-- TASK INSTRUCTIONS --
The records below are to be set down word for word, with every picture left out.

-- INPUT DATA --
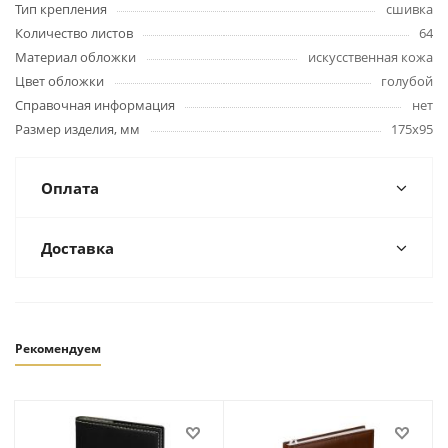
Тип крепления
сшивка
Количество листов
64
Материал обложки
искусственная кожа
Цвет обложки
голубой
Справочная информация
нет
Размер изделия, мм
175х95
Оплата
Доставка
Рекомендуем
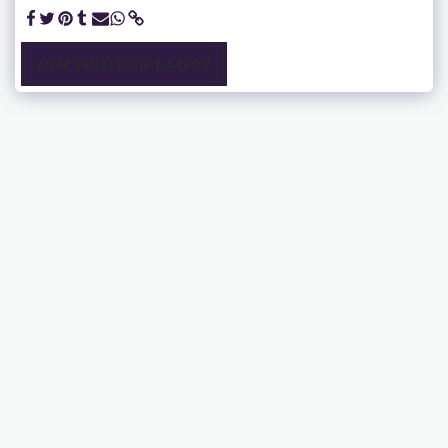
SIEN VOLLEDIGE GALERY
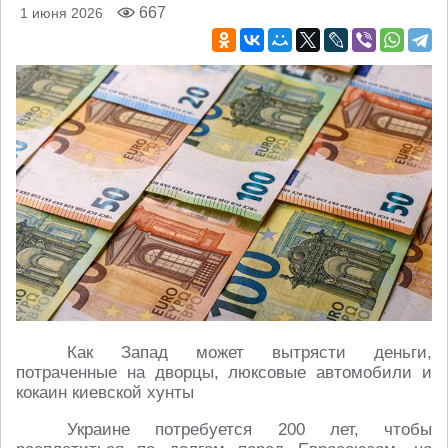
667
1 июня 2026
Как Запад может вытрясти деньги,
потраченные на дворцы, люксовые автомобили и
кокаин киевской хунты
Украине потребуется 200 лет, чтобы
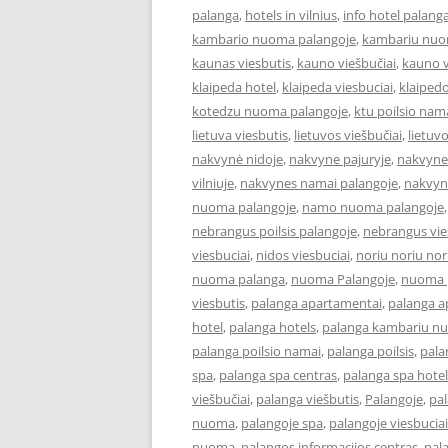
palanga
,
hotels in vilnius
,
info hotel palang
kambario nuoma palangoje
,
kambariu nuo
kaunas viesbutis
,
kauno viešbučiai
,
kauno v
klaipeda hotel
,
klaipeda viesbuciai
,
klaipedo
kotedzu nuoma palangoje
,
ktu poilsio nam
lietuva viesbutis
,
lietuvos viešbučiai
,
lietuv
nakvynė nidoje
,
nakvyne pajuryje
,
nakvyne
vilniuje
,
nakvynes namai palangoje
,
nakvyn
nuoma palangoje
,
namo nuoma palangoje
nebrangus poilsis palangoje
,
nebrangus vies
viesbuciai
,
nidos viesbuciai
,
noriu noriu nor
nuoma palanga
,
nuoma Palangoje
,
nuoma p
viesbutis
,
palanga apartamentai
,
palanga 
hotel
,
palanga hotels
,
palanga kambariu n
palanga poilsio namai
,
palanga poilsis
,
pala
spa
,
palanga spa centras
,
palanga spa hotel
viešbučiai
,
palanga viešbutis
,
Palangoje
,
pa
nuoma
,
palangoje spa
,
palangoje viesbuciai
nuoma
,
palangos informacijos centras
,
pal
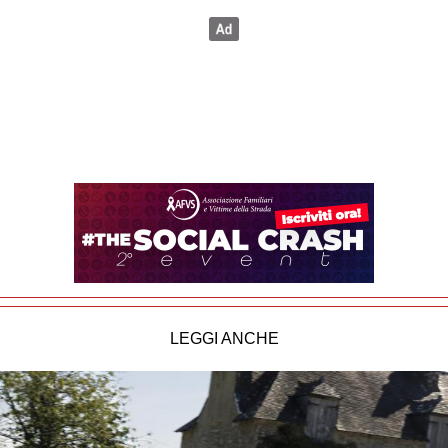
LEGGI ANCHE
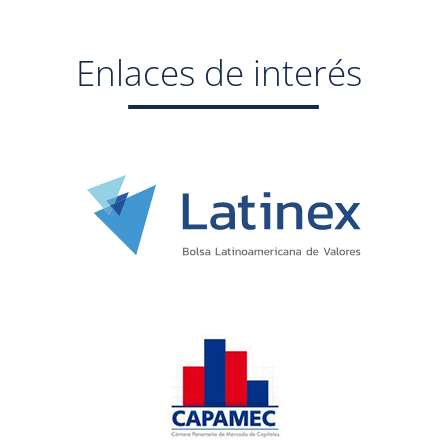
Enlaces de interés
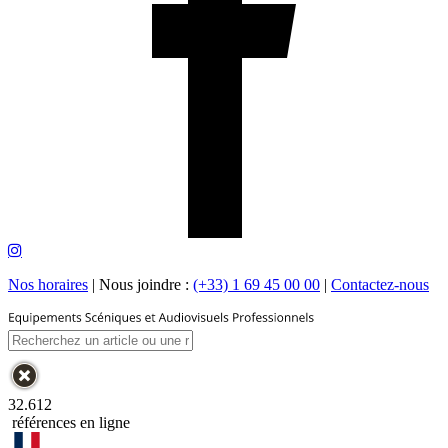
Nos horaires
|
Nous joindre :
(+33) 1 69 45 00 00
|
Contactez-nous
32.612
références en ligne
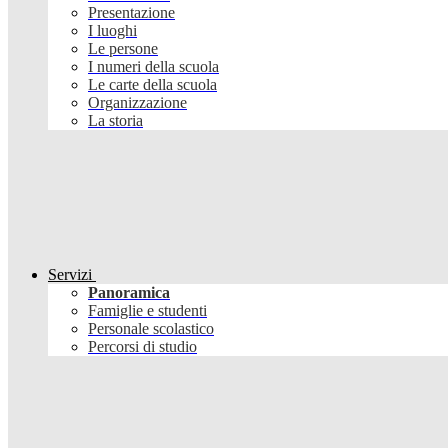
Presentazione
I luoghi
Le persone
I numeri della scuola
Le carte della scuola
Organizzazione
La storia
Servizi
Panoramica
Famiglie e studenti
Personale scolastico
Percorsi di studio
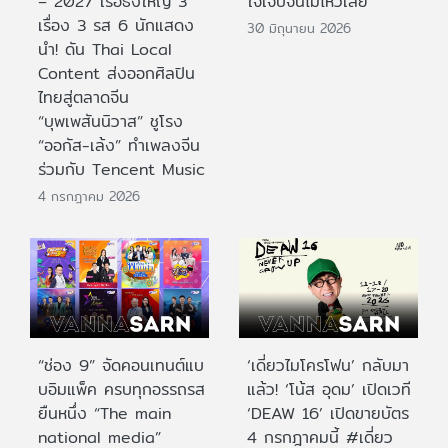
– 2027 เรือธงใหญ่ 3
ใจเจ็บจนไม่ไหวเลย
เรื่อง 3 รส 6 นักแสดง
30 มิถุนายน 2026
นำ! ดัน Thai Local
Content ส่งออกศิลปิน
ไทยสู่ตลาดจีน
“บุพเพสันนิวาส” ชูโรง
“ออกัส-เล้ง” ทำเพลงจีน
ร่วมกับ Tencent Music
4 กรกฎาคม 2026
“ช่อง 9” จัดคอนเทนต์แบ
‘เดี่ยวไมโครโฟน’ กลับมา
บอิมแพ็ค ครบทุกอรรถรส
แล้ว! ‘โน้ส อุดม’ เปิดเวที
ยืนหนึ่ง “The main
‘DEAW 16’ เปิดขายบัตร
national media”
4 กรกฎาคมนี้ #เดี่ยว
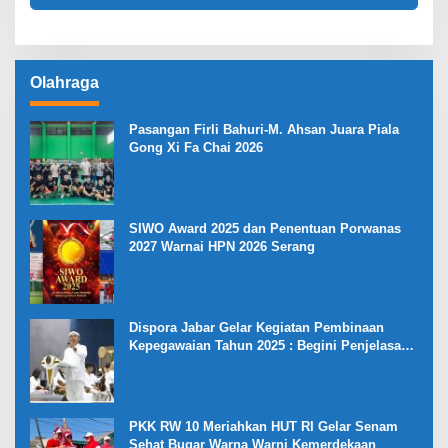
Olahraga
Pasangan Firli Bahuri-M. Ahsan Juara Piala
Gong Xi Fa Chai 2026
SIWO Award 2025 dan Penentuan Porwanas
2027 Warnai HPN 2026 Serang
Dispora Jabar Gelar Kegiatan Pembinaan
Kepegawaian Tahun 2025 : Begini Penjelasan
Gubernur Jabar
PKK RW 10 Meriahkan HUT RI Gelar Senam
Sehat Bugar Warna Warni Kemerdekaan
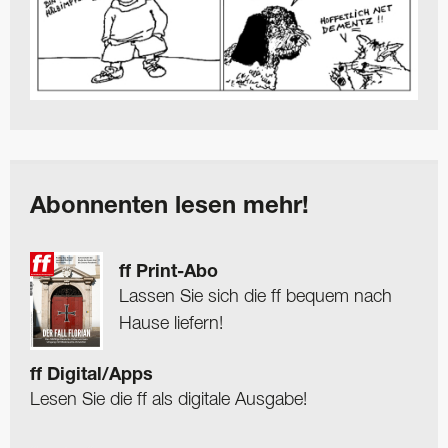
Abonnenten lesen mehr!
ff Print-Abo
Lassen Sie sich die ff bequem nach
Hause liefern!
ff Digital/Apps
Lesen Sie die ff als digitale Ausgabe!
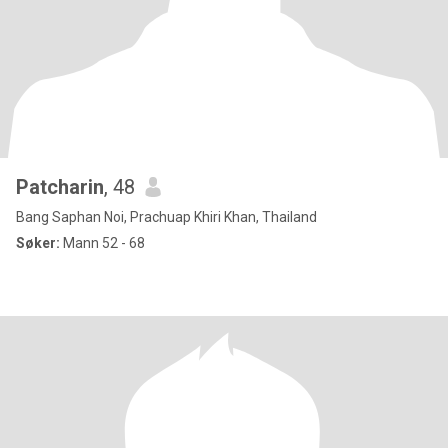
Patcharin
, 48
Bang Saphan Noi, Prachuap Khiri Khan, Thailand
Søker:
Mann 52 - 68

-- WRITTEN RESPONSE --
Тип крепления
сшивка
Количество листов
64
Материал обложки
искусственная кожа
Цвет обложки
голубой
Справочная информация
нет
Размер изделия, мм
175х95
Оплата
Доставка
Рекомендуем
SIEN VOLLEDIGE GALERY
667
1 июня 2026
Как Запад может вытрясти деньги,
потраченные на дворцы, люксовые автомобили и
кокаин киевской хунты
Украине потребуется 200 лет, чтобы
palanga
,
hotels in vilnius
,
info hotel palang
kambario nuoma palangoje
,
kambariu nuo
kaunas viesbutis
,
kauno viešbučiai
,
kauno v
klaipeda hotel
,
klaipeda viesbuciai
,
klaipedo
kotedzu nuoma palangoje
,
ktu poilsio nam
lietuva viesbutis
,
lietuvos viešbučiai
,
lietuv
nakvynė nidoje
,
nakvyne pajuryje
,
nakvyne
vilniuje
,
nakvynes namai palangoje
,
nakvyn
nuoma palangoje
,
namo nuoma palangoje
nebrangus poilsis palangoje
,
nebrangus vies
viesbuciai
,
nidos viesbuciai
,
noriu noriu nor
nuoma palanga
,
nuoma Palangoje
,
nuoma p
viesbutis
,
palanga apartamentai
,
palanga 
hotel
,
palanga hotels
,
palanga kambariu n
palanga poilsio namai
,
palanga poilsis
,
pala
spa
,
palanga spa centras
,
palanga spa hotel
viešbučiai
,
palanga viešbutis
,
Palangoje
,
pa
nuoma
,
palangoje spa
,
palangoje viesbuciai
nuoma
,
palangos informacijos centras
,
pal
LEGGI ANCHE
Enlaces de interés
Nos horaires
|
Nous joindre :
(+33) 1 69 45 00 00
|
Contactez-nous
32.612
références en ligne
Presentazione
I luoghi
Le persone
I numeri della scuola
Le carte della scuola
Organizzazione
La storia
Servizi
Panoramica
Famiglie e studenti
Personale scolastico
Percorsi di studio
– 2027 เรือธงใหญ่ 3
ใจเจ็บจนไม่ไหวเลย
เรื่อง 3 รส 6 นักแสดง
30 มิถุนายน 2026
นำ! ดัน Thai Local
Content ส่งออกศิลปิน
ไทยสู่ตลาดจีน
“บุพเพสันนิวาส” ชูโรง
“ออกัส-เล้ง” ทำเพลงจีน
ร่วมกับ Tencent Music
4 กรกฎาคม 2026
“ช่อง 9” จัดคอนเทนต์แบ
‘เดี่ยวไมโครโฟน’ กลับมา
บอิมแพ็ค ครบทุกอรรถรส
แล้ว! ‘โน้ส อุดม’ เปิดเวที
ยืนหนึ่ง “The main
‘DEAW 16’ เปิดขายบัตร
national media”
4 กรกฎาคมนี้ #เดี่ยว
Olahraga
Pasangan Firli Bahuri-M. Ahsan Juara Piala
Gong Xi Fa Chai 2026
SIWO Award 2025 dan Penentuan Porwanas
2027 Warnai HPN 2026 Serang
Dispora Jabar Gelar Kegiatan Pembinaan
Kepegawaian Tahun 2025 : Begini Penjelasan
Gubernur Jabar
PKK RW 10 Meriahkan HUT RI Gelar Senam
Sehat Bugar Warna Warni Kemerdekaan
Abonnenten lesen mehr!
ff Print-Abo
Lassen Sie sich die ff bequem nach
Hause liefern!
ff Digital/Apps
Lesen Sie die ff als digitale Ausgabe!
Patcharin
, 48
Bang Saphan Noi, Prachuap Khiri Khan, Thailand
Søker:
Mann 52 - 68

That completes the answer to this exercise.